« Pour le traducteur, se concentrer, c'est avant tout se diffracter »


Pour un traducteur, les meilleurs dictionnaires sont les livres. Si le sens n'est pas un papillon, alors c'est un moustique, et rien de tel qu'une piqûre de rappel pour s'enfiévrer de ses possibles. Quand on traduit, on est traversé, bombardé par des particules sonores, mais également visité par des bactéries signifiantes, et l'on peine parfois à les cultiver, à les laisser se propager. Rien de tel, donc, qu'une immersion dans d'autres marécages pour refaire le plein de turbulences.

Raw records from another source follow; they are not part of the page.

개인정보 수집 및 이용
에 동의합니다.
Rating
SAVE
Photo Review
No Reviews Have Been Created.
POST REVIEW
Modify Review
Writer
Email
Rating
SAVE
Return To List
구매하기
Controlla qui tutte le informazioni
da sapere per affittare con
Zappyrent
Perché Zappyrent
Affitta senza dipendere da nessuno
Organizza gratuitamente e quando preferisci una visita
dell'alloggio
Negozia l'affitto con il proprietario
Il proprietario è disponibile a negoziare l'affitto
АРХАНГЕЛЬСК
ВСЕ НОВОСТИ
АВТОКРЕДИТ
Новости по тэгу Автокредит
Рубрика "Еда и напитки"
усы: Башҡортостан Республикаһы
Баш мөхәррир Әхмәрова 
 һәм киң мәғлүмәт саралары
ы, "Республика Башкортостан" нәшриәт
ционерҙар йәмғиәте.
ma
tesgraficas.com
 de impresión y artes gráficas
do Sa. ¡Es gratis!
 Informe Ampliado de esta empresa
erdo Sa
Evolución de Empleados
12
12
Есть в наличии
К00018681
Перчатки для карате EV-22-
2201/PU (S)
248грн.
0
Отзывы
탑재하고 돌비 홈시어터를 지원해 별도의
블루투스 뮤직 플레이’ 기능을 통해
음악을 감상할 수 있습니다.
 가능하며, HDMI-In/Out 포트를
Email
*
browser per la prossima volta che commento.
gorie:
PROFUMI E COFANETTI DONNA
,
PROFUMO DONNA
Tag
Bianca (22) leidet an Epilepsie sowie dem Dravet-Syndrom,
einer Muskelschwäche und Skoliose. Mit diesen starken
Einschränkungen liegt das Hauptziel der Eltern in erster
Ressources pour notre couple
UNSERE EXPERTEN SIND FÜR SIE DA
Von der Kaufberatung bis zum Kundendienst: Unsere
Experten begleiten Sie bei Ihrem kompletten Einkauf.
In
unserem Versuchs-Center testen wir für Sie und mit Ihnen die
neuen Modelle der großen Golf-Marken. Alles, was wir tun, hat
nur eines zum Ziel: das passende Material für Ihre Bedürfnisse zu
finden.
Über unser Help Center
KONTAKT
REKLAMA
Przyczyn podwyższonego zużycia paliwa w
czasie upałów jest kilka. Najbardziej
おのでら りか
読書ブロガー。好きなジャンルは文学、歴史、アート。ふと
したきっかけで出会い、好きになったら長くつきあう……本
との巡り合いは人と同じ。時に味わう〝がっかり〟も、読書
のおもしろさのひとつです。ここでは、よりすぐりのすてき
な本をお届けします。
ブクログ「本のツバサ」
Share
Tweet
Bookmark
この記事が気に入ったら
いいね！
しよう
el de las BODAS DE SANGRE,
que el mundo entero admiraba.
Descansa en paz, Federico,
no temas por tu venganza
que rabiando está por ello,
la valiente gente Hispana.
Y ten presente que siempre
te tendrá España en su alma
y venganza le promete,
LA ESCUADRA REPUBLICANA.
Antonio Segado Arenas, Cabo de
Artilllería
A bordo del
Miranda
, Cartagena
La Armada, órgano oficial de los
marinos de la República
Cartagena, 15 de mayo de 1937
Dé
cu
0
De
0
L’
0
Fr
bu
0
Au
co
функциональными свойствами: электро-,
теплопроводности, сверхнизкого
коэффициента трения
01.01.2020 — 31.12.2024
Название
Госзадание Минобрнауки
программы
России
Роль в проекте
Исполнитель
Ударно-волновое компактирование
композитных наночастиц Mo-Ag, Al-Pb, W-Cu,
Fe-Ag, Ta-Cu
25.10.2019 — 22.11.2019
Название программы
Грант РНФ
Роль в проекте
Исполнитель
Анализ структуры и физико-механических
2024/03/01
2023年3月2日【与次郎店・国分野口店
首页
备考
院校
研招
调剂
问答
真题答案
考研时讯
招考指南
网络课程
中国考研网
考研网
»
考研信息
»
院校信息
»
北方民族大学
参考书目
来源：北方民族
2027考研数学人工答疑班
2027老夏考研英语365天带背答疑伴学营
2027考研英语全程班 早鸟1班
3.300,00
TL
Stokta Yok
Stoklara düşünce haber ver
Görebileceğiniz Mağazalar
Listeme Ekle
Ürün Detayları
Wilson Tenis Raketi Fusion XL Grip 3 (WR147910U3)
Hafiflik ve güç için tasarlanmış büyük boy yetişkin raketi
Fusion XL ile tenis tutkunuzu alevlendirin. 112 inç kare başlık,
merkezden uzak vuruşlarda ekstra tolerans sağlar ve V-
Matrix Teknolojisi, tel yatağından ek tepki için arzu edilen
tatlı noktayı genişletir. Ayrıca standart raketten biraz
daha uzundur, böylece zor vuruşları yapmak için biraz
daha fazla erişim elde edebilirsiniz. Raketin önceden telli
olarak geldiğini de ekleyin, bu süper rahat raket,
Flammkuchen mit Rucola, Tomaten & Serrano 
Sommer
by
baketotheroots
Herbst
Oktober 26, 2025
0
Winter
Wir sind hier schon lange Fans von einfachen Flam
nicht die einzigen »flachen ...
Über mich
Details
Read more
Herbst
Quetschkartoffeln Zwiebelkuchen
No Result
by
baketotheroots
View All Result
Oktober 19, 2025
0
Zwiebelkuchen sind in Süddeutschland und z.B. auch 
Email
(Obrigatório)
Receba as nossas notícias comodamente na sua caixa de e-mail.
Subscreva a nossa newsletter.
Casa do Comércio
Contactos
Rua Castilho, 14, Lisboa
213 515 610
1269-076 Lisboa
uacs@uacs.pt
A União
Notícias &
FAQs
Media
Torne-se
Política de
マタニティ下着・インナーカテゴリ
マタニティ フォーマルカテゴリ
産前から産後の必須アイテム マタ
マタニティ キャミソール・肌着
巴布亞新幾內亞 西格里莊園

Afin de ne pas perdre le fil, et surtout d'enrichir ma pelote […], je me permets des excursions, des robinsonnades, bref, j'ouvre d'autres livres susceptibles de chasser sur les mêmes terres.

Tant d'un point de vue lexical qu'imagé, le texte me fournit des pistes, déploie des échos, j'y glane d'utiles levures. Il ne s'agit pas forcément de mots ou d'expressions que j'ignorais, mais qui n'étaient pas actifs/actives présentement. L'acte de traduire resserre parfois la focale, et il est bon de faire des courants d'air pour que tout reste disponible dans l'air ambiant du cerveau.

Pour le traducteur, par une curieuse malice optique, se concentrer, c'est avant tout se diffracter. Il lui faut chercher ailleurs les mille et une calories verbales qui manquent à son esprit par trop tendu.